** Opening Records for the task block **

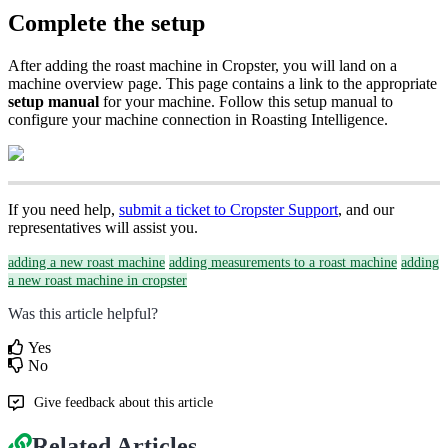
Complete the setup
After adding the roast machine in Cropster, you will land on a
machine overview page. This page contains a link to the appropriate
setup manual
for your machine. Follow this setup manual to
configure your machine connection in Roasting Intelligence.
If you need help,
submit a ticket to Cropster Support
, and our
representatives will assist you.
adding a new roast machine
adding measurements to a roast machine
adding
a new roast machine in cropster
Was this article helpful?
Yes
No
Give feedback about this article
Related Articles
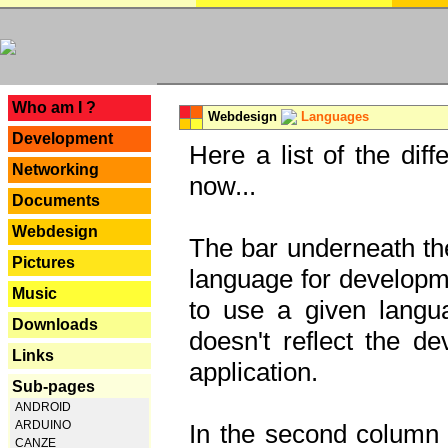
---
Who am I ?
Webdesign
Languages
Development
Here a list of the dif
Networking
now...
Documents
Webdesign
The bar underneath the
Pictures
language for developme
Music
to use a given langu
Downloads
doesn't reflect the d
Links
application.
Sub-pages
ANDROID
ARDUINO
In the second column y
CANZE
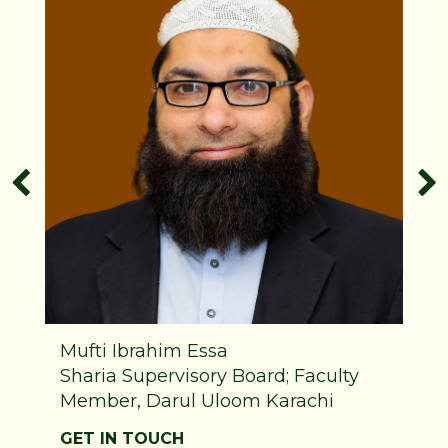
Mufti Ibrahim Essa
Sharia Supervisory Board; Faculty
Member, Darul Uloom Karachi
GET IN TOUCH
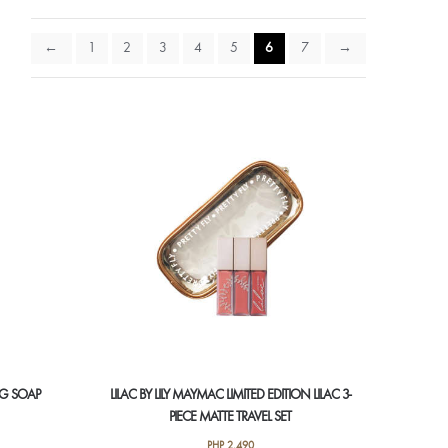
←
1
2
3
4
5
6
7
→
NG SOAP
LILAC BY LILY MAYMAC LIMITED EDITION LILAC 3-
PIECE MATTE TRAVEL SET
PHP
2,490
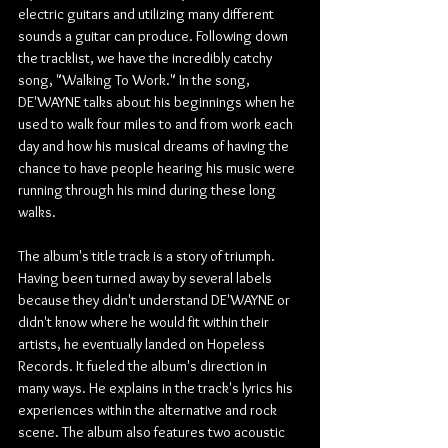
electric guitars and utilizing many different 
sounds a guitar can produce. Following down 
the tracklist, we have the incredibly catchy 
song, "Walking To Work." In the song, 
DE'WAYNE talks about his beginnings when he 
used to walk four miles to and from work each 
day and how his musical dreams of having the 
chance to have people hearing his music were 
running through his mind during these long 
walks.
The album's title track is a story of triumph. 
Having been turned away by several labels 
because they didn't understand DE'WAYNE or 
didn't know where he would fit within their 
artists, he eventually landed on Hopeless 
Records. It fueled the album's direction in 
many ways. He explains in the track's lyrics his 
experiences within the alternative and rock 
scene. The album also features two acoustic 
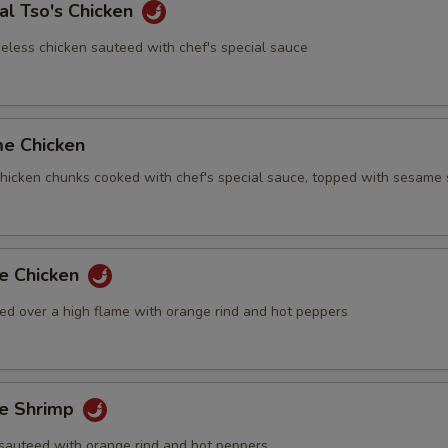
al Tso's Chicken
eless chicken sauteed with chef's special sauce
me Chicken
 chicken chunks cooked with chef's special sauce, topped with sesame
ge Chicken
ed over a high flame with orange rind and hot peppers
ge Shrimp
sauteed with orange rind and hot peppers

** Closing Records for the task block **

_Exercise instructions_
An exact copy of the material above is required, free of any pictures.

_Answer for the task_
Complete the setup
After adding the roast machine in Cropster, you will land on a
machine overview page. This page contains a link to the appropriate
setup manual
for your machine. Follow this setup manual to
configure your machine connection in Roasting Intelligence.
If you need help,
submit a ticket to Cropster Support
, and our
representatives will assist you.
adding a new roast machine
adding measurements to a roast machine
adding
a new roast machine in cropster
Was this article helpful?
Yes
No
Give feedback about this article
Related Articles
---
Who am I ?
Webdesign
Languages
Development
Here a list of the dif
Networking
now...
Documents
Webdesign
The bar underneath the
Pictures
language for developme
Music
to use a given langu
Downloads
doesn't reflect the d
Links
application.
Sub-pages
ANDROID
ARDUINO
In the second column y
CANZE
Mufti Ibrahim Essa
Sharia Supervisory Board; Faculty
Member, Darul Uloom Karachi
GET IN TOUCH
←
1
2
3
4
5
6
7
→
NG SOAP
LILAC BY LILY MAYMAC LIMITED EDITION LILAC 3-
PIECE MATTE TRAVEL SET
PHP
2,490
electric guitars and utilizing many different 
sounds a guitar can produce. Following down 
the tracklist, we have the incredibly catchy 
song, "Walking To Work." In the song, 
DE'WAYNE talks about his beginnings when he 
used to walk four miles to and from work each 
day and how his musical dreams of having the 
chance to have people hearing his music were 
running through his mind during these long 
walks.
The album's title track is a story of triumph. 
Having been turned away by several labels 
because they didn't understand DE'WAYNE or 
didn't know where he would fit within their 
artists, he eventually landed on Hopeless 
Records. It fueled the album's direction in 
many ways. He explains in the track's lyrics his 
experiences within the alternative and rock 
scene. The album also features two acoustic 
al Tso's Chicken
eless chicken sauteed with chef's special sauce
me Chicken
 chicken chunks cooked with chef's special sauce, topped with sesame
ge Chicken
ed over a high flame with orange rind and hot peppers
ge Shrimp
sauteed with orange rind and hot peppers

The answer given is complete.